= Belén López Peiró =

Argentine writer (born 1992)

Belén López Peiró (born February 24, 1992, in Buenos Aires, Buenos Aires, Argentina) is an Argentine book writer and columnist. Signed to Libros Penguin, she is best known for her 2018 release, "Por Que Volvías Cada Verano?" ("Why Did You Return Every Summer?") in which she detailed the sexual abuse she survived.

López Peiró is also a columnist for El País, a Spaniard newspaper with a nationwide reach in her adopted country of Spain.

== Early life ==
López Peiró was born in 1992, the daughter of a journalist mother. By some accounts, she spent a mostly happy childhood, until the rapes and sexual molestation by her uncle-in-law started taking place after she turned 13.

López Peiró visited her aunt in the city of Santa Lucia, in Argentina, during summers. It was while there, that the rapes of her by her uncle in law, a policeman by the name of Claudio Sarlo, the city's sheriff, took place. This situation took place from the time she was 13, until she was 17.

Eventually, she became a student at the Universidad de Buenos Aires (UBA), from where she graduated with a degree in communication sciences. She also studied journalism at the Taller Escuela Agencia (TEA). At the UBA, she was a student of well-known writer Gabriela Cabezon Camara.

== Career ==
By 2014, López Peiró worked as an editor for a newspaper in Argentina, when she figured that many of the stories she came across as an editor reminded her of her own.
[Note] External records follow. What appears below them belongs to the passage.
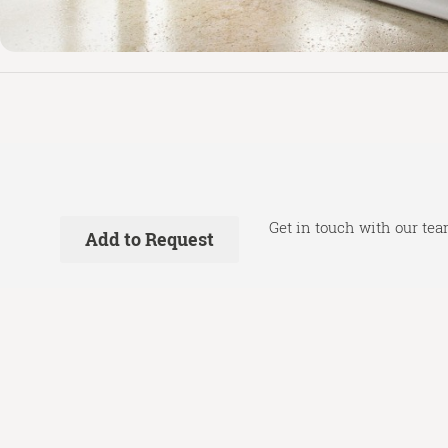
Get in touch with our tea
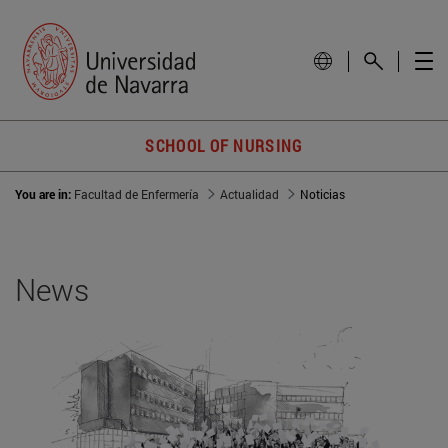
SCHOOL OF NURSING
You are in:
Facultad de Enfermería
Actualidad
Noticias
News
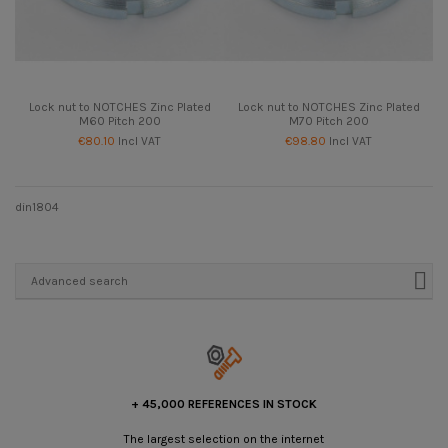
Lock nut to NOTCHES Zinc Plated
Lock nut to NOTCHES Zinc Plated
M60 Pitch 200
M70 Pitch 200
€80.10
Incl VAT
€98.80
Incl VAT
din1804
Advanced search
+ 45,000 REFERENCES IN STOCK
The largest selection on the internet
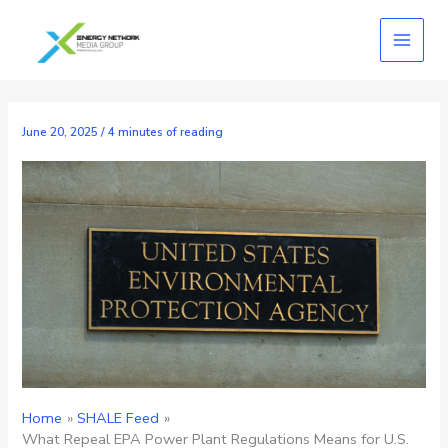
Skip
to
content
June 20, 2025
/
4 minutes of reading
Home
SHALE Feed
What Repeal EPA Power Plant Regulations Means for U.S.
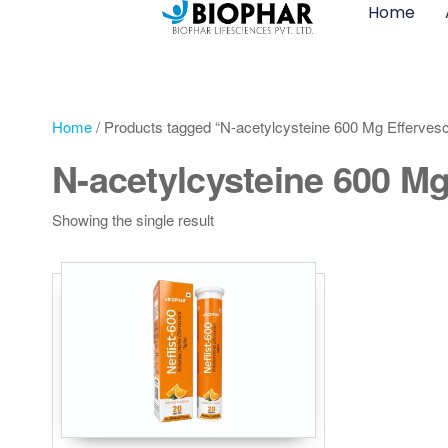
Home
Home
/ Products tagged “N-acetylcysteine 600 Mg Effervesc
N-acetylcysteine 600 Mg
Showing the single result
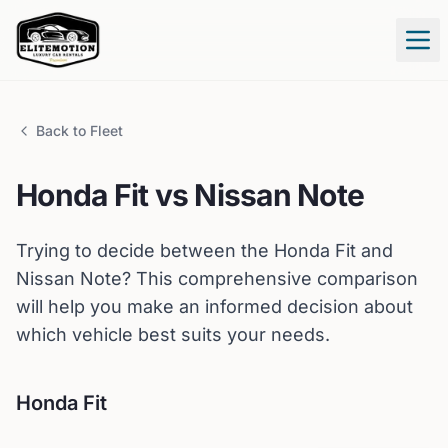
Tog
Back to Fleet
Honda
Fit
vs
Nissan
Note
Trying to decide between the
Honda
Fit
and
Nissan
Note
? This comprehensive comparison
will help you make an informed decision about
which vehicle best suits your needs.
Honda
Fit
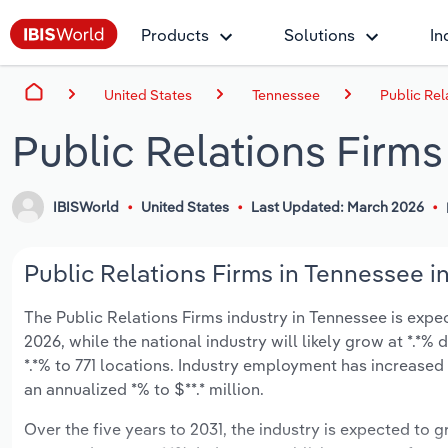
Products
Solutions
In
United States
Tennessee
Public Rel
Public Relations Firms
IBISWorld
United States
Last Updated: March 2026
Public Relations Firms in Tennessee i
The Public Relations Firms industry in Tennessee is expect
2026, while the national industry will likely grow at *.*
*.*% to 771 locations. Industry employment has increased
an annualized *% to $**.* million.
Over the five years to 2031, the industry is expected to gr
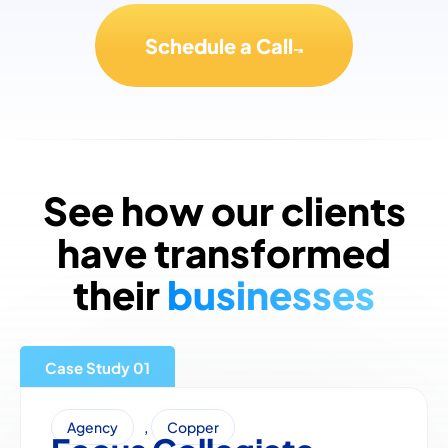
Schedule a Call
See how our clients
have transformed
their
businesses
Case Study
,
Agency
Copper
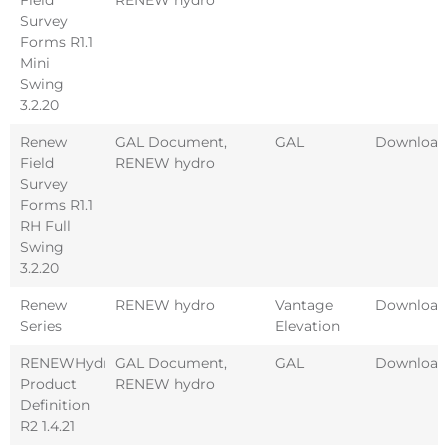
Survey
Forms R1.1
Mini
Swing
3.2.20
Renew
GAL Document
,
GAL
Download
Field
RENEW hydro
Survey
Forms R1.1
RH Full
Swing
3.2.20
Renew
RENEW hydro
Vantage
Download
Series
Elevation
RENEWHydro
GAL Document
,
GAL
Download
Product
RENEW hydro
Definition
R2 1.4.21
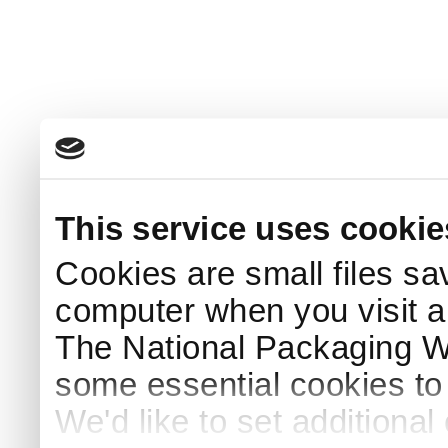
This service uses cookie
Cookies are small files sa
computer when you visit a
The National Packaging 
some essential cookies to
We'd like to set additiona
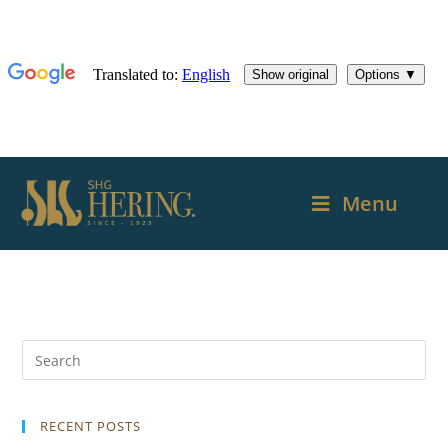
Menu
RECENT POSTS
Her first book, "Por qué volvías cada verano?", was published by Spain's Editorial Las Afueras on November 16, 2020. That book was also published in Portuguese, Italian and French. Her second book, titled "Donde no Hago Pie" ("Where I Would Not Go To") was released on March 1, 2021, by Publicadora Lumen. Both books deal directly with the sexual abuse she was subjected to.

== Uncle in law's trial ==
During 2014, López Peiró accused sheriff Sarlo of rape. The case took eight years to be decided, but on December 19, 2022, it went to court. Five days later, on December 24, Sarlo was declared guilty. He was then sentenced to ten years in jail.

== Books impact on women ==
López Peiró's book "Porque Volvias Cada Verano?" and her activism inspired Brazilian actress Thelma Fardin and others, such as Gianella Neyra, to speak about their own abuse cases. In Fardin's case, she accused her countryman, actor Juan Darthes, of sexual abuse towards Fardin.

== Personal life ==
Belén López Peiró lives in Barcelona, Spain.